Favela and Machery: Precis of “Investigating the Concept of Representation in the Neural and Psychological Sciences”

Luis H. Favela and Edouard Machery

We thank Dan Burnston and Nick Byrd for the opportunity to present and discuss our paper, “Investigating the concept of representation in the neural and psychological sciences” (Favela & Machery, 2023) with The Brains Blog community.

Our project was sparked by the following facts: First, the concept of representation is frequently used in the mind and brain sciences and philosophies of those sciences. These facts are evident from research in basic neuroanatomy—e.g., on single neurons responding to specific shape orientation—to research on highly abstract cognitive capacities—e.g., on creative problem solving­. Second, many seem to take it as obvious that neural activity and mental capacities are representational in nature (see the computational theory of cognition/mind).

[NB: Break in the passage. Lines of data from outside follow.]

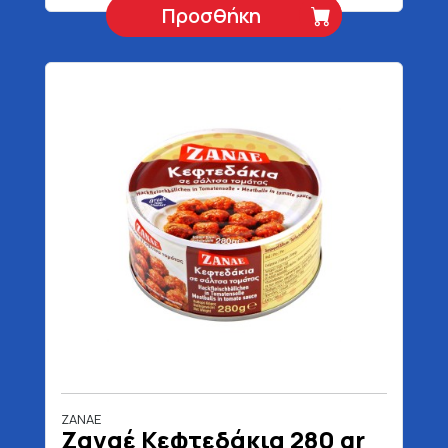
Προσθήκη
ZANAE
Ζαναέ Κεφτεδάκια 280 gr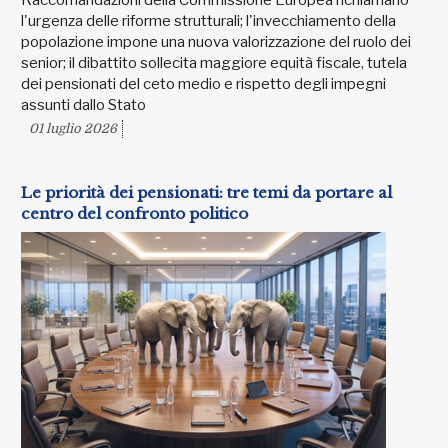
Raccomandazioni della Commissione Europea richiamano
l'urgenza delle riforme strutturali; l'invecchiamento della
popolazione impone una nuova valorizzazione del ruolo dei
senior; il dibattito sollecita maggiore equità fiscale, tutela
dei pensionati del ceto medio e rispetto degli impegni
assunti dallo Stato
01 luglio 2026
Le priorità dei pensionati: tre temi da portare al
centro del confronto politico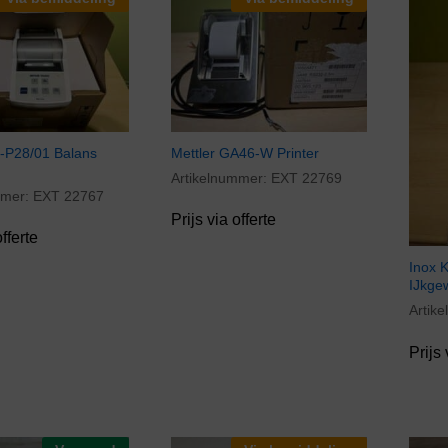
S-P28/01 Balans
Mettler GA46-W Printer
Artikelnummer:
EXT 22769
mmer:
EXT 22767
Prijs via offerte
offerte
Inox 
IJkge
Artik
Prijs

But what does the concept of representation even mean in empirical and theoretical brain and mind research? While there have been some attempts to provide clarity on the wide and varied application of the concept of representation (e.g., Baker et al., 2022), there have been very few studies attempting to provide empirical evidence about its use (but see Vilarroya, 2017).

Thus, the aim of our project was, first, to provide evidence about how neuroscientists, psychologists, and philosophers use the concept of representation. By addressing the lack of systematic evidence about the ways the concept of representation is applied, we also hoped to bring new considerations to bear on whether the concept of representation should be used in the brain and mind sciences.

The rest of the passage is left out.